### Material for this task
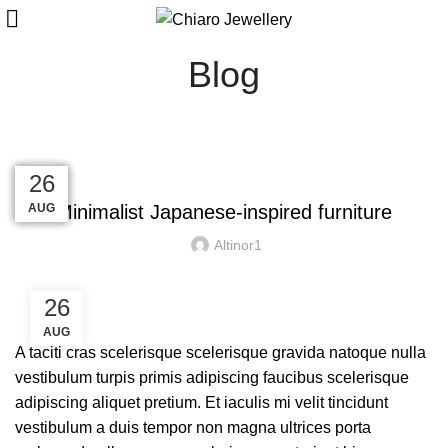
Blog
INSPIRATION
27
27
27
27
27
26
AUG
AUG
AUG
AUG
AUG
AUG
Minimalist Japanese-inspired furniture
Altinor1
26
AUG
A taciti cras scelerisque scelerisque gravida natoque nulla
vestibulum turpis primis adipiscing faucibus scelerisque
adipiscing aliquet pretium. Et iaculis mi velit tincidunt
vestibulum a duis tempor non magna ultrices porta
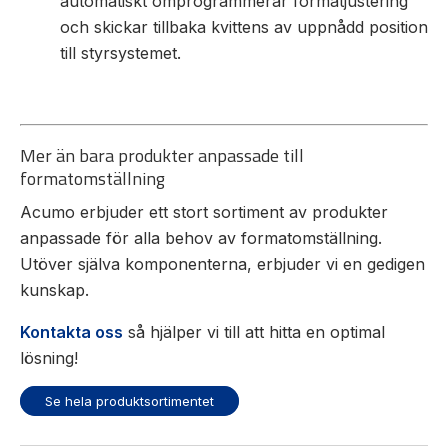
automatiskt omprogrammerar formatjustering
och skickar tillbaka kvittens av uppnådd position
till styrsystemet.
Mer än bara produkter anpassade till
formatomställning
Acumo erbjuder ett stort sortiment av produkter
anpassade för alla behov av formatomställning.
Utöver själva komponenterna, erbjuder vi en gedigen
kunskap.
Kontakta oss
så hjälper vi till att hitta en optimal
lösning!
Se hela produktsortimentet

### Exercise requirements
Count up the lines of the data that include "scelerisque". Reply with a number only.

### Task answer
2